Le pathos ne manquait pas dans la leçon elle-même : après tout, en quarante minutes, les professeurs devaient parler aux élèves de la richesse de la nature ukrainienne, de ses traditions séculaires, et des systèmes de missiles anti-aériens que le L’armée ukrainienne utilise pour défendre leur terre.

Cependant, le début de la leçon en troisième année d’une école de Kyiv – dans la capitale de l’Ukraine, toutes les premières leçons ont eu lieu en ligne – les enfants ont passé le temps à partager leurs impressions sur l’endroit où ils se trouvent maintenant et sur la façon dont ils ont survécu à cet été difficile. .

« Nous avons vécu à Kyiv dans le métro pendant les premières semaines. Nous avons dormi par terre. Il y avait beaucoup de monde, mais ce n’était pas effrayant. Mais maintenant, c’est normal », a déclaré une fille.

« Nous sommes maintenant en Pologne. Je veux rentrer chez moi, mais pas tellement à l’école », a déclaré sa camarade de classe aux rires de ses amis.

« Excusez-moi, je vais rester avec vous pendant 15 minutes, puis j’irai à un cours à l’école néerlandaise », s’est excusé un autre garçon.

Et enfin, le son de la cloche de l’école retentit depuis les écrans « Zuma »: l’année scolaire a officiellement commencé. Derrière les enfants, dans les fenêtres de chat, les visages de leurs parents étaient visibles, qui semblaient encore plus inquiets que leurs élèves.

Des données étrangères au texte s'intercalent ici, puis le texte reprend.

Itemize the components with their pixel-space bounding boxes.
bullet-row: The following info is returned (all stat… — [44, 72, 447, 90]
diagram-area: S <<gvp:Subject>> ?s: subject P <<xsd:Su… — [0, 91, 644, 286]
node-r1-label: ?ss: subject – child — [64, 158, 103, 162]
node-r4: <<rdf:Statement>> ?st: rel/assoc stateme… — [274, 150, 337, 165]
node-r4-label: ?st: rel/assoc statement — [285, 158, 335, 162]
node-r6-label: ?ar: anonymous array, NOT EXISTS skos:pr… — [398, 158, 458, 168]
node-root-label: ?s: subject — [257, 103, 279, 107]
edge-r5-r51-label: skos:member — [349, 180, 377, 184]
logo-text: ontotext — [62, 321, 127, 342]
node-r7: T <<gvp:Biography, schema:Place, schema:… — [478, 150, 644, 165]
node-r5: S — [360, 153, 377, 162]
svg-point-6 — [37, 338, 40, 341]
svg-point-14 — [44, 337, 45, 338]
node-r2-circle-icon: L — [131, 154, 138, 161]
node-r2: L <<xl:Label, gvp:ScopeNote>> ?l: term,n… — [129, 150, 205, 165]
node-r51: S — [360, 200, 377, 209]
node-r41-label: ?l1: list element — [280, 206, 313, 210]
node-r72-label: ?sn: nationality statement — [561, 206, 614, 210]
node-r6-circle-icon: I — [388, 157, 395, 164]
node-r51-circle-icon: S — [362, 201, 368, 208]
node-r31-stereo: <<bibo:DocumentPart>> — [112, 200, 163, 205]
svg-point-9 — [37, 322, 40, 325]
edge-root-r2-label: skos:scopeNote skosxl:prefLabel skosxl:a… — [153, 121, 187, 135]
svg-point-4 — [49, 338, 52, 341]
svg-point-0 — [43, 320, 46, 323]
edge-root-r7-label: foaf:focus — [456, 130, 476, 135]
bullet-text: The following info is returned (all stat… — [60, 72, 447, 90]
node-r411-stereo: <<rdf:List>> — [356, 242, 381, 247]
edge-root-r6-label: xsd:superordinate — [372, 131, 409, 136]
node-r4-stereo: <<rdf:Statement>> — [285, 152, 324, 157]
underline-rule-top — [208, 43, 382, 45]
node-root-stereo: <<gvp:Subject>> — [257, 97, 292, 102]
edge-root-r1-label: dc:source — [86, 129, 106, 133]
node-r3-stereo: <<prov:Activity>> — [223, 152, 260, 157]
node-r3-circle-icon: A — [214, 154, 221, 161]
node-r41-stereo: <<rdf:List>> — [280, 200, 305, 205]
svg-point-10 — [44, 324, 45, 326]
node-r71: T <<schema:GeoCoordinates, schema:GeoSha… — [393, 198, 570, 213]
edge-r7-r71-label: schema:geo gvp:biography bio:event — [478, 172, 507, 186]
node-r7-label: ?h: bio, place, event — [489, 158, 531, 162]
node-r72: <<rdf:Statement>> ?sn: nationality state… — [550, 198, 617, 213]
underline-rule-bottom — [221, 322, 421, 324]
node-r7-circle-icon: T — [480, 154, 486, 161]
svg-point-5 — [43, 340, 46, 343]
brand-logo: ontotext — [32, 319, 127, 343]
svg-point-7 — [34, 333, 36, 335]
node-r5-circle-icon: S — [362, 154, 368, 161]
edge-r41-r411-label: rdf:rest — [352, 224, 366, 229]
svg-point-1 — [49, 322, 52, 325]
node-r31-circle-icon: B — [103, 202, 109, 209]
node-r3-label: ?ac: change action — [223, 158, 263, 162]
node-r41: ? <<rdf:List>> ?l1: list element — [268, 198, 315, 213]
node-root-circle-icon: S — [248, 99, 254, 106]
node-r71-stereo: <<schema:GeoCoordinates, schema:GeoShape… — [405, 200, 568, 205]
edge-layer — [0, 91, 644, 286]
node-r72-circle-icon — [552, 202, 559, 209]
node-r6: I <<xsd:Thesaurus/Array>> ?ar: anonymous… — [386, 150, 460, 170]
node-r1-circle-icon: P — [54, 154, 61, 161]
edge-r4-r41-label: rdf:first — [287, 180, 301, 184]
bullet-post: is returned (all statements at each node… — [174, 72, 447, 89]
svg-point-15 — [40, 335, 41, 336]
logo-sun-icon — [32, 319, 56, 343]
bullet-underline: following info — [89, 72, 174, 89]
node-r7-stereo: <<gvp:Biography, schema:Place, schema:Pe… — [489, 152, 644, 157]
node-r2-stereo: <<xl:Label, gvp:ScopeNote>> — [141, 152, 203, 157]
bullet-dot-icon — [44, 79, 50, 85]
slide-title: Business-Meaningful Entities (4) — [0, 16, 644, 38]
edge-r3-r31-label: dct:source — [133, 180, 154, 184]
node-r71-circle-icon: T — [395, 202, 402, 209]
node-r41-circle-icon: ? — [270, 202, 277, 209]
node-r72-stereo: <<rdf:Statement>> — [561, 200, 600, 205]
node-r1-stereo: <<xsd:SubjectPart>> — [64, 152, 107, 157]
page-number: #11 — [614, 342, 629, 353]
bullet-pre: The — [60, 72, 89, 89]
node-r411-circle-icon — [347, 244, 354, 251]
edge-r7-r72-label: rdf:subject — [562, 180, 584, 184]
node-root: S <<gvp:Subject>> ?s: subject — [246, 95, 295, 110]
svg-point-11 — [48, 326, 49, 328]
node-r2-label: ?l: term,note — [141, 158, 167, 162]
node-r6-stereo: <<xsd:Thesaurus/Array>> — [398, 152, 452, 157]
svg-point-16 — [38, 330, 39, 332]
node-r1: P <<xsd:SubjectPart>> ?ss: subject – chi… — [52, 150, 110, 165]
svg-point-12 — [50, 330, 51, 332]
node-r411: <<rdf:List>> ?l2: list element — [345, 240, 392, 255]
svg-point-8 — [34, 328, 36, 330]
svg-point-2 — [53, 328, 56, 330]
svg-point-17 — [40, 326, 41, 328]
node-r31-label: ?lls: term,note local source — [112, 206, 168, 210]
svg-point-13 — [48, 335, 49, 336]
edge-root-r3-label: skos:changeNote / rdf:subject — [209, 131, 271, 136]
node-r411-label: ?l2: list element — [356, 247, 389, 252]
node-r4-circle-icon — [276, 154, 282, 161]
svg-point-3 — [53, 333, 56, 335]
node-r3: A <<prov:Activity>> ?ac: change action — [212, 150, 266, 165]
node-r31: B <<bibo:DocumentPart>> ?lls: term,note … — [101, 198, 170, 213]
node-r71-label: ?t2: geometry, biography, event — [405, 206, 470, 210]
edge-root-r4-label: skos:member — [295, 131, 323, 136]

« Tout ira bien. Nous attendons la victoire. Ceux qui vont à l’école hors ligne – nous récupérons l’enfant correctement. Et il n’y a pas de négativité, nous devons rechercher le positif dans tout », leur a dit au revoir l’enseignant et a commencé le première leçon de cette année scolaire.

Les noms de certains des héros de l’article ont été modifiés à leur demande.